ドルの重要性に関して、今年は「ドル安が株価を押し上げている」という説が支持を集めている。米連邦準備制度理事会(FRB)が利上げ観測を後退させ、ドルの2年間に及ぶ上昇局面を終わらせたことで、世界の市場を救ったというものだ。この説はほぼ全ての投資家が信じているようだが、株価が年初の急落から持ち直していった状況と整合を図るのは難しい。しかも、少なくともこの数週間は事実と全く異なる。確かに、この説通りの展開になった時期もあった。1カ月前、ドルと米国株が正反対の方向に動いた回数は、2012年以降で最多に上った。ドルが下落した日には世界的にリスク選好意欲が高まり、株価は上昇した。反対にドルが上昇すれば株安となった。S&P500種指数は3月から4月初めにかけて、ドル安を背景に約5%上昇した。ドル安が株価の支援材料だったのは過去の話だ。ドル安が株高につながった説明として、以下のような話がよくされる。「ドル高によって国際金融市場の流動性が低下し、世界中から準備通貨が吸い上げられ、ドル建てで資金を調達していた人々、特に新興国の借り手が打撃を受けた。FRBが年初の国際市場混乱に懸念を徐々に強めていく中、トレーダーが利上げ予想を後ずれさせ、インカムゲイン狙いでドルを保有する妙味は薄れた。その後、FRBが年内の利上げ規模を縮小するとの見方が広がったことでドルが下落した。これが市場のリスク選好意欲を高め、株価を押し上げた」現時点では、早期利上げについて何らかの示唆があれば、それが景気拡大期待を背景にしたものであっても株価の悪材料(ドルの支援材料)になるという感じがする。だが、確かなことは言えない。米国株とドルの連動性はこの1カ月で失われ、ドル安・株高説から示唆される以上にずっと不安定になっている、としている。

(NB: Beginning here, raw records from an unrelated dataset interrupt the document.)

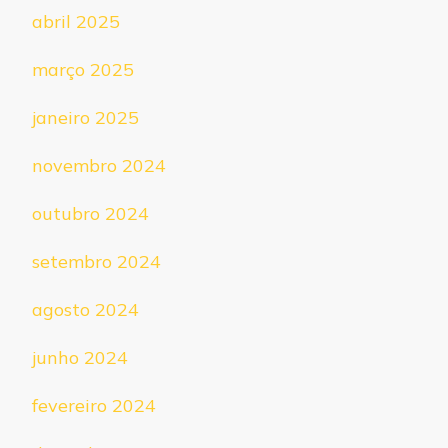
abril 2025
março 2025
janeiro 2025
novembro 2024
outubro 2024
setembro 2024
agosto 2024
junho 2024
fevereiro 2024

この主張の趣旨は「アメリカ株高には、気をつけろ」だろうか?この3か月、急速にアメリカ株は下落から回復した。だが、昨年の高値は越えられそうもない。業績による上昇ではない。だから誰もが脅えながら上げている。一部に「誰もが悲観する時が上昇のはじまり」との声も出はじめたが、私はWall Street Journalと同じ恐怖を感じている。必死にドル安を維持したいアメリカ政府の意図は理解できる。3年も円安メリットを享受した日本が、そろそろやり方を変えるべきだとも思う。どの理由も、アメリカ株を買う理由との相関性はない。上げたら、手放す方がいい時期だと思っている人は多い。果たして?